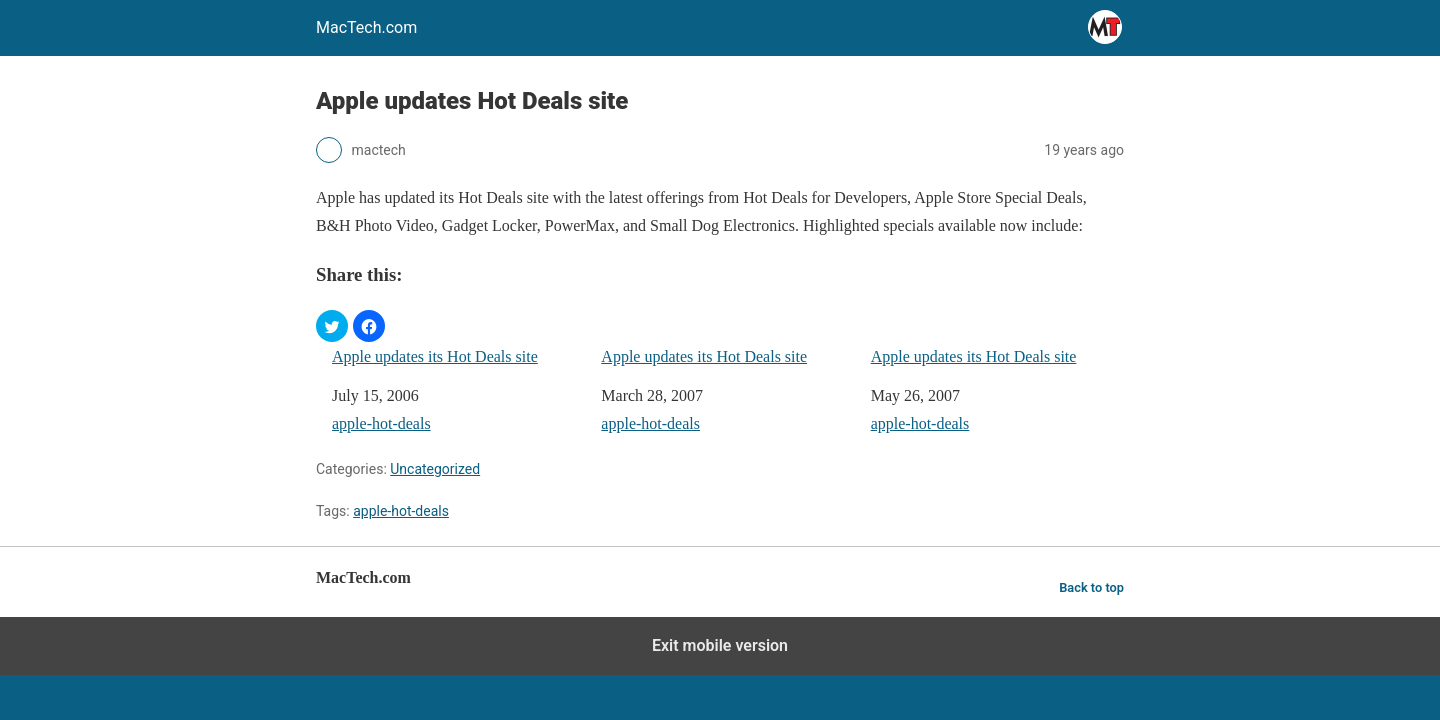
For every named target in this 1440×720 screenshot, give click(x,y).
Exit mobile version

* * * * * * * * *

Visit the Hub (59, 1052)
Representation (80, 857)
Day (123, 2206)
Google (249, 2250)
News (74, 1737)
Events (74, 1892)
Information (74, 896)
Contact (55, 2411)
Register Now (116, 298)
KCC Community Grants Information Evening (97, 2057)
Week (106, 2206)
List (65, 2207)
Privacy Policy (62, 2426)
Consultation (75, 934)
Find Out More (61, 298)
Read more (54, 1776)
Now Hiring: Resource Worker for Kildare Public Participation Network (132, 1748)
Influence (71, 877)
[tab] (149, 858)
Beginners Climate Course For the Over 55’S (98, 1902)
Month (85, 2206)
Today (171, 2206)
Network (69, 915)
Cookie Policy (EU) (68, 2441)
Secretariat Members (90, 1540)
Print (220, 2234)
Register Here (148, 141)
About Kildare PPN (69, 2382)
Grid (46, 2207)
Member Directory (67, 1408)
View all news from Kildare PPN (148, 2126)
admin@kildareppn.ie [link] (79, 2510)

* * * * * * * * *

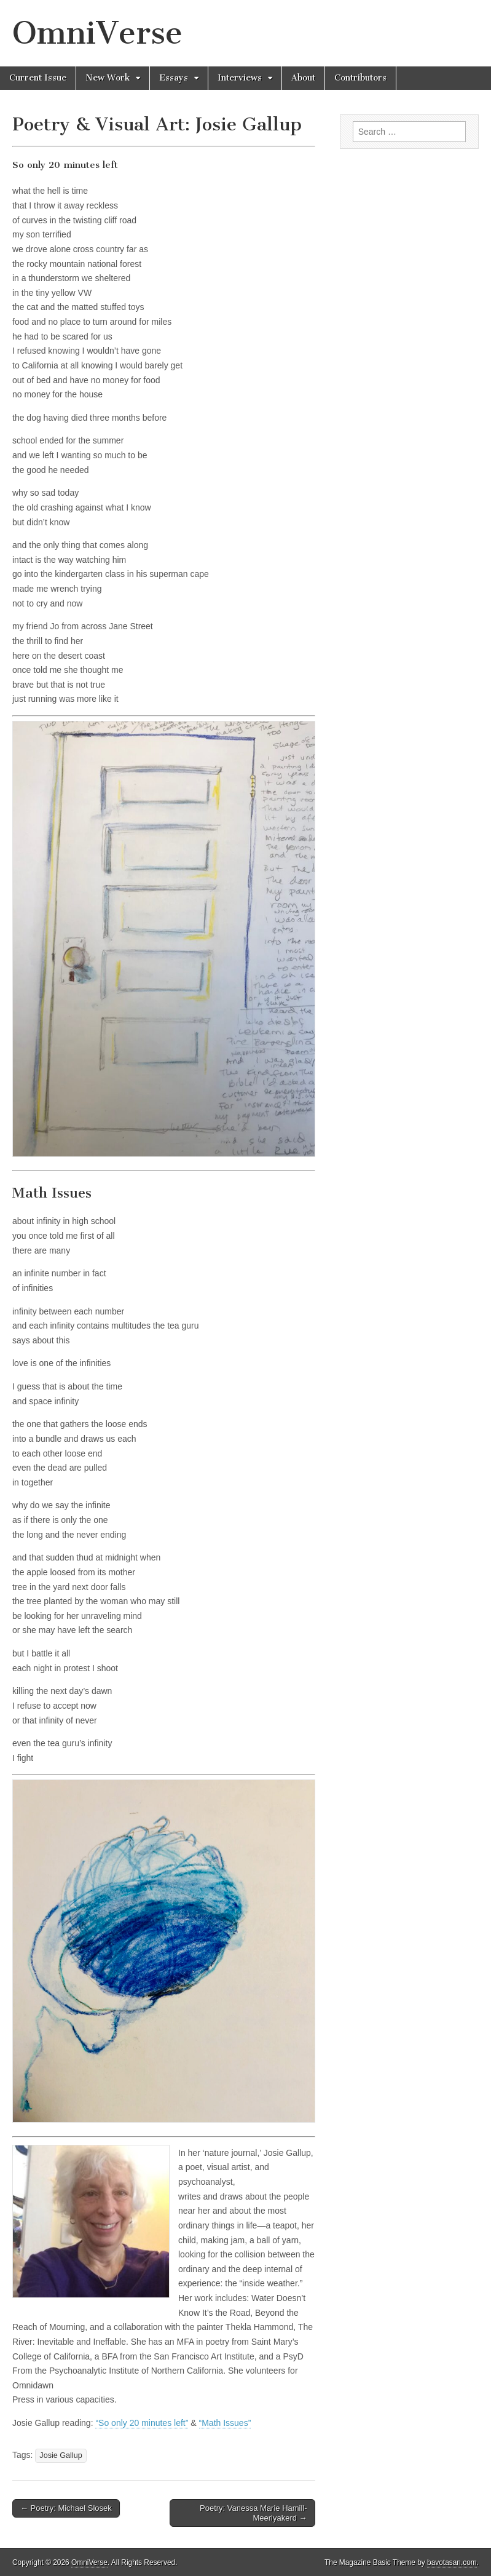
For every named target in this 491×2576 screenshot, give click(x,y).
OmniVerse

* * * * * * * * *

(WHAT YOU SHOULD DO) Return only the lines between the one holding "Cookie Policy (EU) (68, 2441)" and the one holding "admin@kildareppn.ie [link] (79, 2510)", inclusive, exactly as they appear above.

(ANSWER SPACE)
Cookie Policy (EU) (68, 2441)
Secretariat Members (90, 1540)
Print (220, 2234)
Register Here (148, 141)
About Kildare PPN (69, 2382)
Grid (46, 2207)
Member Directory (67, 1408)
View all news from Kildare PPN (148, 2126)
admin@kildareppn.ie [link] (79, 2510)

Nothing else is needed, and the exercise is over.